I guess the usual lookup rules would apply, which would crate the possibility to actually refer to a method of the reffered object, which would not work out very well. So this is a drawback (unless conversion operators are inherited, which I don't remember if they are).
 
One benefit of the "get_ref" approach is that "get_ref" could be a static member function, whereas I suppose "operator T&" cannot be static.
I don't know if there is a rule to prevent static conversion operators.
 
Another benefit of the "get_ref" approach is that if we re-use "operator T&" for purposes of operator.(), then we're unnecessarily tying together the notions of "delegates-all-the-members-of-T-like-so" and "is-implicitly-convertible-to-T". I can easily imagine a "smart reference" type that doesn't want to be implicitly (nor explicitly) convertible to T&, just as I can easily imagine a "smart pointer" type that doesn't want to be implicitly (nor explicitly) convertible to T*.
Yes, but then maybe we could encode that by making the conversion operator private, with the view that when refering to the "base class" we do that as member of the class. Well, maybe not totally logical but it would be possible to define it that way.
 

 
Semantically I see no difference, except possibly leaving the operator T&() signature open for other uses, but this would be very confusing on the other hand.

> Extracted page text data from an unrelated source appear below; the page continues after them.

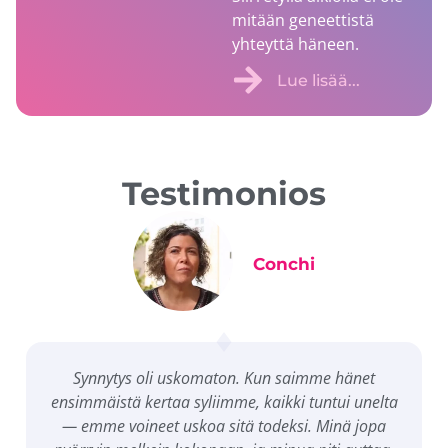
mitään geneettistä
yhteyttä häneen.
Lue lisää...
Testimonios
Conchi
Synnytys oli uskomaton. Kun saimme hänet
ensimmäistä kertaa syliimme, kaikki tuntui unelta
— emme voineet uskoa sitä todeksi. Minä jopa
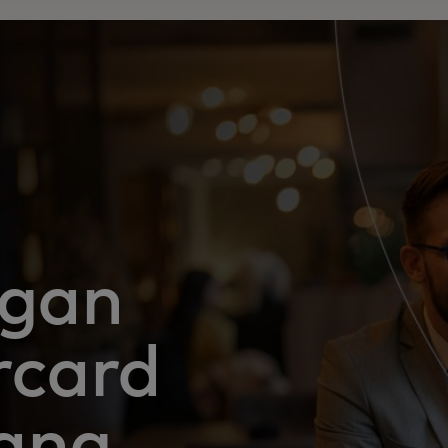
ngan
rcard
ang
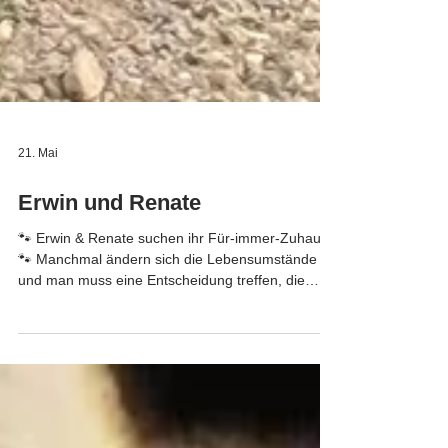
21. Mai
Erwin und Renate
🐾 Erwin & Renate suchen ihr Für-immer-Zuhause
🐾 Manchmal ändern sich die Lebensumstände
und man muss eine Entscheidung treffen, die
einem das Herz bricht. Deshalb suchen unsere
beiden Bulldoggen Erwin und Renate ein
liebevolles neues Zuhause, in dem sie die
Aufmerksamkeit, Zeit und Geborgenheit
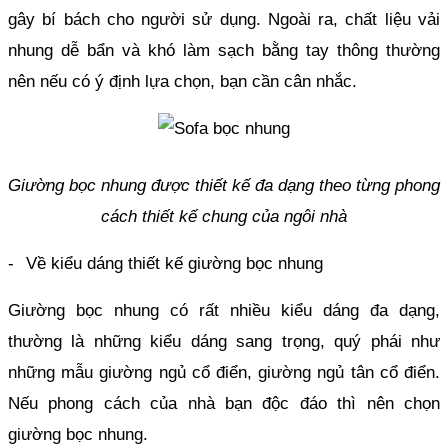
gây bí bách cho người sử dụng. Ngoài ra, chất liệu vải 
nhung dễ bẩn và khó làm sạch bằng tay thông thường 
nên nếu có ý định lựa chọn, bạn cần cân nhắc.
Giường bọc nhung được thiết kế đa dạng theo từng phong 
cách thiết kế chung của ngôi nhà
-
Về kiểu dáng thiết kế giường bọc nhung
Giường bọc nhung có rất nhiều kiểu dáng đa dạng, 
thường là những kiểu dáng sang trọng, quý phái như 
những mẫu giường ngủ cổ điển, giường ngủ tân cổ điển. 
Nếu phong cách của nhà bạn độc đáo thì nên chọn 
giường bọc nhung.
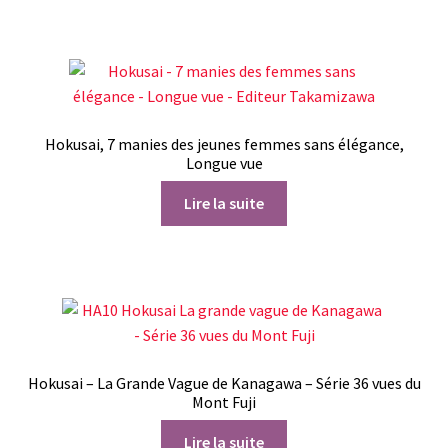
Hokusai, 7 manies des jeunes femmes sans élégance,
Longue vue
Lire la suite
Hokusai – La Grande Vague de Kanagawa – Série 36 vues du
Mont Fuji
Lire la suite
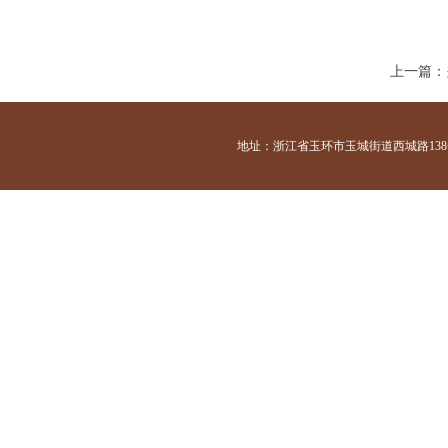
上一篇：
地址：浙江省玉环市玉城街道西城路138号 咨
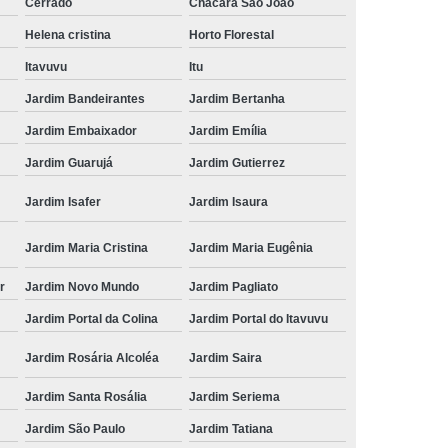
Cerrado
Chácara São João
Helena cristina
Horto Florestal
Itavuvu
Itu
Jardim Bandeirantes
Jardim Bertanha
Jardim Embaixador
Jardim Emília
Jardim Guarujá
Jardim Gutierrez
Jardim Isafer
Jardim Isaura
Jardim Maria Cristina
Jardim Maria Eugênia
r
Jardim Novo Mundo
Jardim Pagliato
Jardim Portal da Colina
Jardim Portal do Itavuvu
Jardim Rosária Alcoléa
Jardim Saira
Jardim Santa Rosália
Jardim Seriema
Jardim São Paulo
Jardim Tatiana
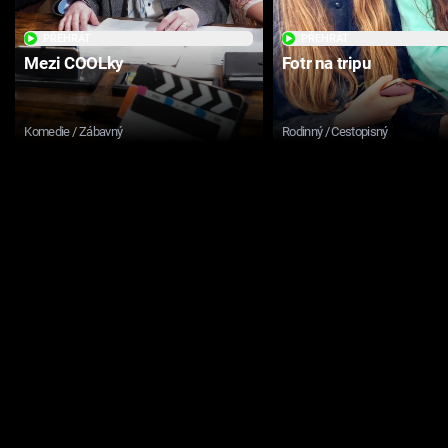
PŘEHRÁT
PŘEHRÁT
Mezi COOLky
Fotr na tripu
Komedie / Zábavný
Rodinný / Cestopisný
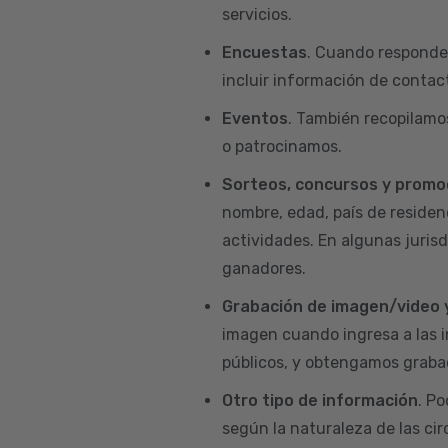
servicios.
Encuestas
. Cuando responde
incluir información de contact
Eventos
. También recopilamo
o patrocinamos.
Sorteos, concursos y promo
nombre, edad, país de residenc
actividades. En algunas juris
ganadores.
Grabación de imagen/video 
imagen cuando ingresa a las i
públicos, y obtengamos grabac
Otro tipo de información
. P
según la naturaleza de las ci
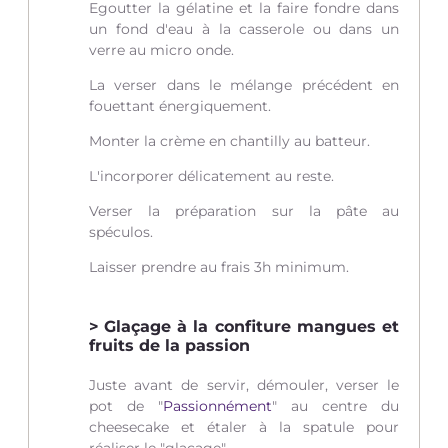
Egoutter la gélatine et la faire fondre dans
un fond d'eau à la casserole ou dans un
verre au micro onde.
La verser dans le mélange précédent en
fouettant énergiquement.
Monter la crème en chantilly au batteur.
L'incorporer délicatement au reste.
Verser la préparation sur la pâte au
spéculos.
Laisser prendre au frais 3h minimum.
Glaçage à la confiture mangues et
fruits de la passion
Juste avant de servir, démouler, verser le
pot de "
Passionnément
" au centre du
cheesecake et étaler à la spatule pour
réaliser le "glaçage".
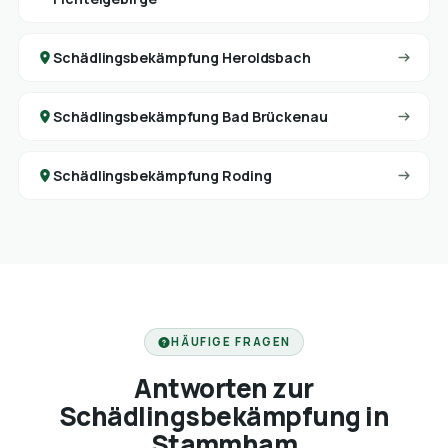
Schädlingsbekämpfung Heroldsbach
Schädlingsbekämpfung Bad Brückenau
Schädlingsbekämpfung Roding
HÄUFIGE FRAGEN
Antworten zur
Schädlingsbekämpfung in
Stammham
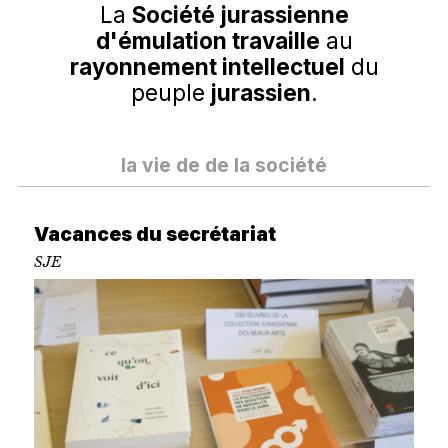
La
Société jurassienne
d'émulation travaille
au
rayonnement intellectuel
du
peuple
jurassien
.
la vie de de la société
Vacances du secrétariat
SJE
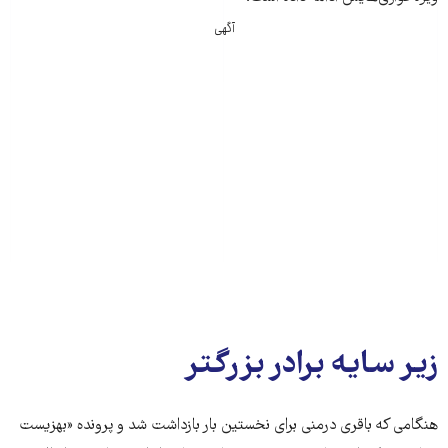
آگهی
زیر سایه برادر بزرگ‏تر
هنگامی که باقری درمنی برای نخستین بار بازداشت شد و پرونده «بهزیست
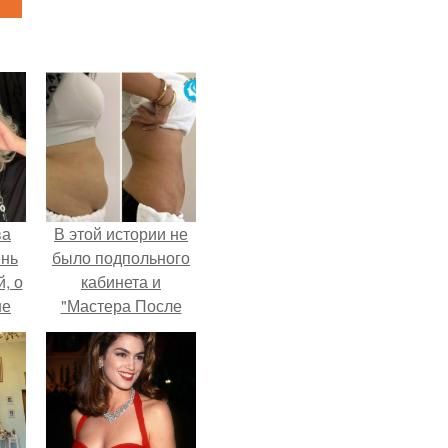
ва
В этой истории не
ень
было подпольного
, о
кабинета и
ше
"Мастера После
ла.
Двухнедельных
Курсов".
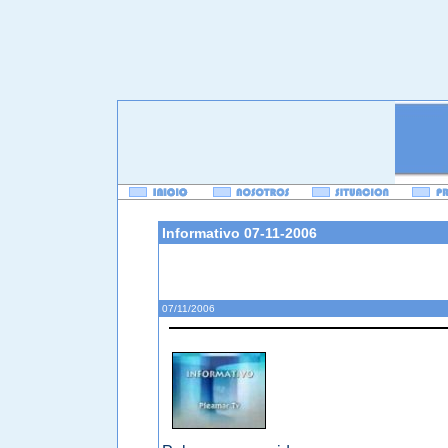
Informativo 07-11-2006
Informativo 08-11-2006
07/11/2006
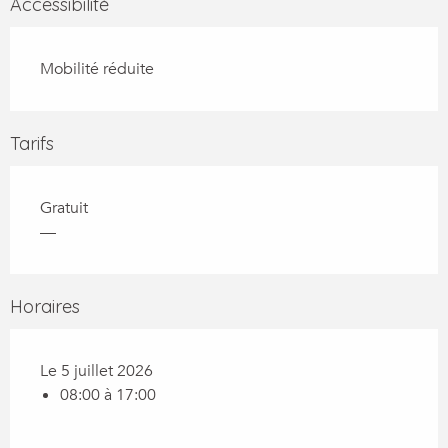
Accessibilité
Mobilité réduite
Tarifs
Gratuit
—
Horaires
Le 5 juillet 2026
08:00 à 17:00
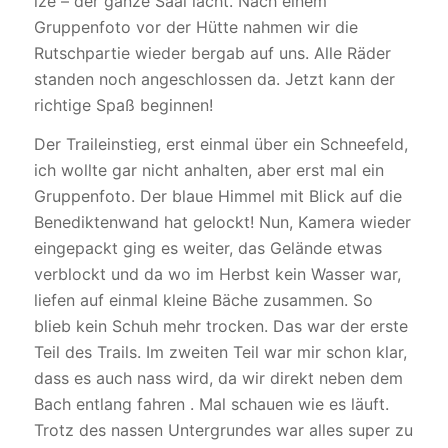
lze – der ganze Saal lacht. Nach einem
Gruppenfoto vor der Hütte nahmen wir die
Rutschpartie wieder bergab auf uns. Alle Räder
standen noch angeschlossen da. Jetzt kann der
richtige Spaß beginnen!
Der Traileinstieg, erst einmal über ein Schneefeld,
ich wollte gar nicht anhalten, aber erst mal ein
Gruppenfoto. Der blaue Himmel mit Blick auf die
Benediktenwand hat gelockt! Nun, Kamera wieder
eingepackt ging es weiter, das Gelände etwas
verblockt und da wo im Herbst kein Wasser war,
liefen auf einmal kleine Bäche zusammen. So
blieb kein Schuh mehr trocken. Das war der erste
Teil des Trails. Im zweiten Teil war mir schon klar,
dass es auch nass wird, da wir direkt neben dem
Bach entlang fahren . Mal schauen wie es läuft.
Trotz des nassen Untergrundes war alles super zu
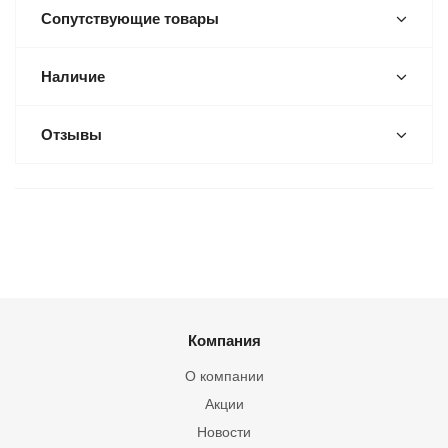
Сопутствующие товары
Наличие
Отзывы
Компания
О компании
Акции
Новости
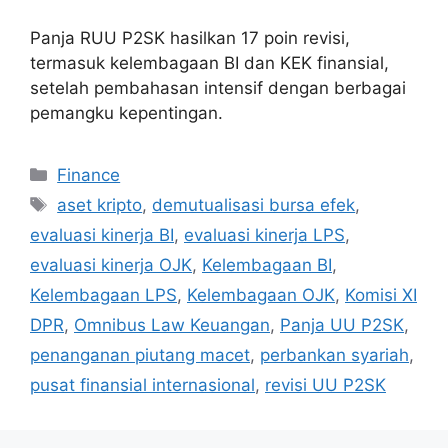
Panja RUU P2SK hasilkan 17 poin revisi,
termasuk kelembagaan BI dan KEK finansial,
setelah pembahasan intensif dengan berbagai
pemangku kepentingan.
Categories
Finance
Tags
aset kripto
,
demutualisasi bursa efek
,
evaluasi kinerja BI
,
evaluasi kinerja LPS
,
evaluasi kinerja OJK
,
Kelembagaan BI
,
Kelembagaan LPS
,
Kelembagaan OJK
,
Komisi XI
DPR
,
Omnibus Law Keuangan
,
Panja UU P2SK
,
penanganan piutang macet
,
perbankan syariah
,
pusat finansial internasional
,
revisi UU P2SK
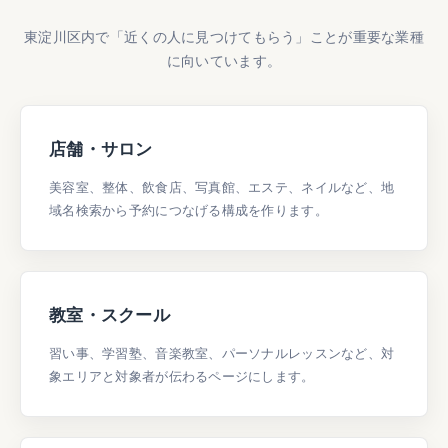
東淀川区内で「近くの人に見つけてもらう」ことが重要な業種
に向いています。
店舗・サロン
美容室、整体、飲食店、写真館、エステ、ネイルなど、地
域名検索から予約につなげる構成を作ります。
教室・スクール
習い事、学習塾、音楽教室、パーソナルレッスンなど、対
象エリアと対象者が伝わるページにします。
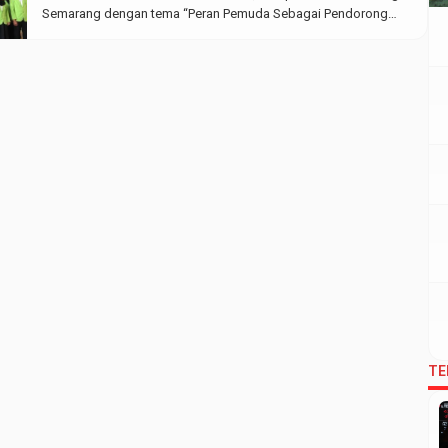
Semarang dengan tema “Peran Pemuda Sebagai Pendorong
Ekonomi Kreatif di Era Society 5.0” . Acara ini dihadiri oleh
Dekan FEBI, Wakil Dekan FEBI, Staff dan beberapa dosen FEBI,
serta Mahasiswa […]
TE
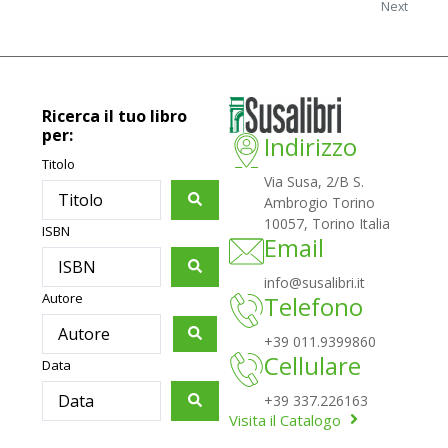
Next
Ricerca il tuo libro
per:
Indirizzo
Titolo
Via Susa, 2/B S.
Ambrogio Torino
10057, Torino Italia
ISBN
Email
info@susalibri.it
Autore
Telefono
+39 011.9399860
Cellulare
Data
+39 337.226163
Visita il Catalogo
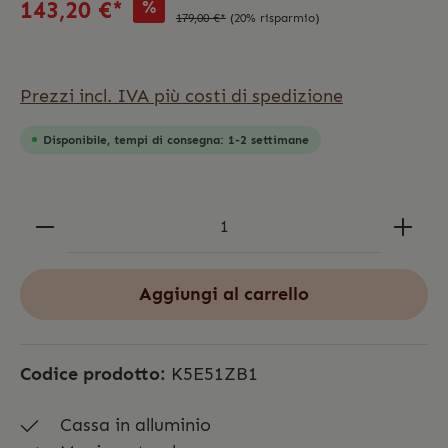
%
143,20 €*
179,00 €*
(20% risparmio)
Prezzi incl. IVA più costi di spedizione
Disponibile, tempi di consegna: 1-2 settimane
Aggiungi al carrello
Codice prodotto:
K5E51ZB1
Cassa in alluminio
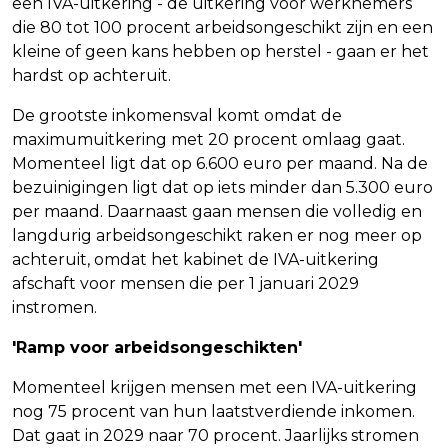
een IVA-uitkering - de uitkering voor werknemers
die 80 tot 100 procent arbeidsongeschikt zijn en een
kleine of geen kans hebben op herstel - gaan er het
hardst op achteruit.
De grootste inkomensval komt omdat de
maximumuitkering met 20 procent omlaag gaat.
Momenteel ligt dat op 6.600 euro per maand. Na de
bezuinigingen ligt dat op iets minder dan 5.300 euro
per maand. Daarnaast gaan mensen die volledig en
langdurig arbeidsongeschikt raken er nog meer op
achteruit, omdat het kabinet de IVA-uitkering
afschaft voor mensen die per 1 januari 2029
instromen.
'Ramp voor arbeidsongeschikten'
Momenteel krijgen mensen met een IVA-uitkering
nog 75 procent van hun laatstverdiende inkomen.
Dat gaat in 2029 naar 70 procent. Jaarlijks stromen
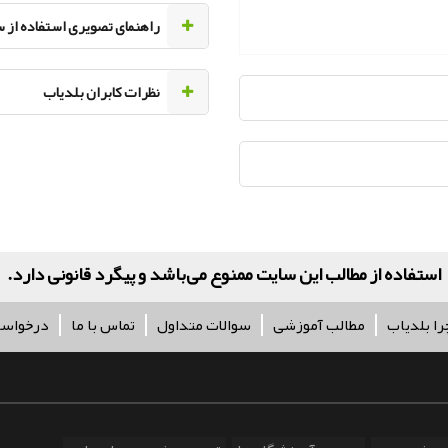
راهنمای تصویری استفاده از 
نظرات کابران بلدیاب
کلیه
را بلدیاب
مطالب آموزشی
سوالات متداول
تماس با ما
درخواس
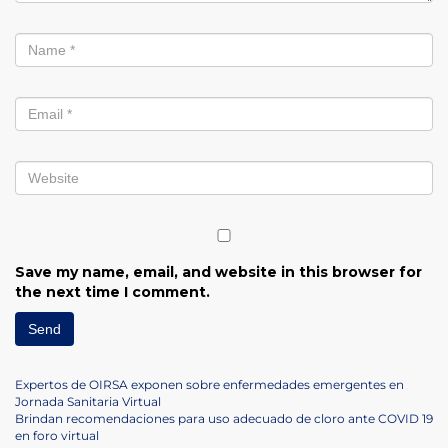
Save my name, email, and website in this browser for
the next time I comment.
Post
Previous
Expertos de OIRSA exponen sobre enfermedades emergentes en
Post
Jornada Sanitaria Virtual
navigation
Next
Brindan recomendaciones para uso adecuado de cloro ante COVID 19
Post
en foro virtual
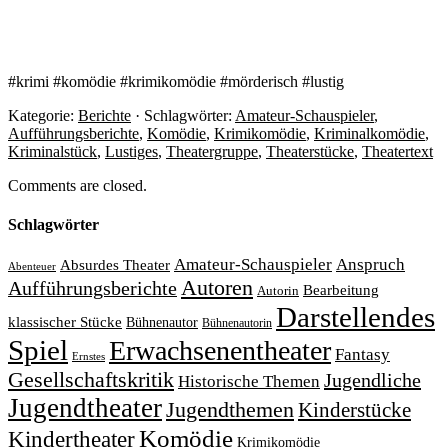
#krimi #komödie #krimikomödie #mörderisch #lustig
Kategorie:
Berichte
· Schlagwörter:
Amateur-Schauspieler
,
Aufführungsberichte
,
Komödie
,
Krimikomödie
,
Kriminalkomödie
,
Kriminalstück
,
Lustiges
,
Theatergruppe
,
Theaterstücke
,
Theatertext
Comments are closed.
Schlagwörter
Amateur-Schauspieler
Anspruch
Absurdes Theater
Abenteuer
Autoren
Aufführungsberichte
Bearbeitung
Autorin
Darstellendes
klassischer Stücke
Bühnenautor
Bühnenautorin
Spiel
Erwachsenentheater
Fantasy
Ernstes
Gesellschaftskritik
Jugendliche
Historische Themen
Jugendtheater
Jugendthemen
Kinderstücke
Komödie
Kindertheater
Krimikomödie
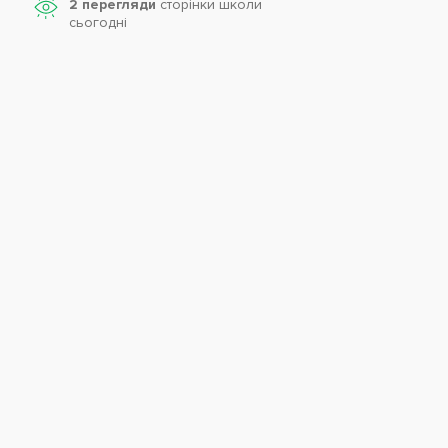
2 перегляди
сторінки школи
cьогодні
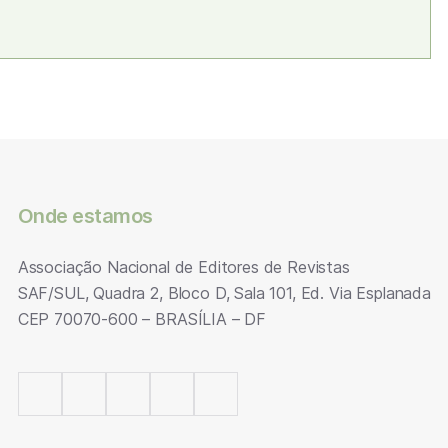
Onde estamos
Associação Nacional de Editores de Revistas
SAF/SUL, Quadra 2, Bloco D, Sala 101, Ed. Via Esplanada
CEP 70070-600 – BRASÍLIA – DF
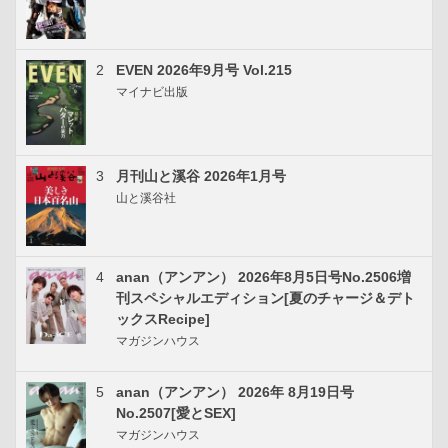
2
EVEN 2026年9月号 Vol.215
マイナビ出版
3
月刊山と溪谷 2026年1月号
山と溪谷社
4
anan（アンアン） 2026年8月5日号No.2506増
刊スペシャルエディション[夏のチャージ＆デト
ックスRecipe]
マガジンハウス
5
anan（アンアン） 2026年 8月19日号
No.2507[愛とSEX]
マガジンハウス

The "operator T&" signature already has a meaning — implicit/explicit conversion to T& — which is why I'm suddenly a bit less keen on it. The idea of pulling names into scope via something-like-inheritance is still correct IMO, but I don't like tying the actual process of delegation to the result of a specific conversion operator.
Yes, I think we share a similar vague uneasiness about this then.

 

 
Initially I wanted to use a & on the base type to indicate "inheritance by reference" but then I had no way to specify the function (or so I thought). The use of a conversion operator seems like the right tool, I think maybe that:

template<typename T> class Ref : public T& {
     operator T&() { ... }
};

Here you'd have to make a really convincing argument that "inherit from T&" shouldn't have some other meaning. I think you and I would probably agree that "inherit from int" has a reasonably intuitive meaning, and "inherit from pointer-to-int" has a reasonably intuitive meaning; but do our intuitions diverge at "inherit from reference-to-int"?  Don't answer that. ;)

Here's another addition to the syntax bikeshed:

template<typename T> class Ref {
private:
    T *p;
public:
    public T&() { return *p; }
    public const T&() const { return *p; }
};

The advantage of this syntax (without anything explicitly in the class header) is that you can have const and non-const versions that give different results; for example, giving back an iterator in one case and a const_iterator in another. I have no use-cases in mind.
I think this would be confusing to anyone having programmed in java or C#. I would intuitively interpret it as a way to make an exception to the general rule in this part of the class head (like defining one public method in the private: section). I guess there may be some who think harmonizing with other languages and thus allow this would be a good idea.

I notice that you dropped the 'operator' keyword which makes it a bit odd. This could be a good thing as it stands out more.

I also had the idea to explore how this idea could be expressed without using the base class list. My take was to add a context sensitive keyword allowed after a conversion operator, which makes it more "powerful", defined as "behaves as if it inherited T":

    template<typename T> class Ref<T> {
    public:
        operator T&() implicit { return *m_ptr; }
    };

The choice of the word implicit is motivated by the fact that it can loosely be seen as the inverse of 'explicit' on a conversion operator. When explicit makes it harder to call (accidentally) implicit makes it easier, again: As if it was inheriting T. We could also select the word 'inherit' to make it perfectly clear how to interpret the result.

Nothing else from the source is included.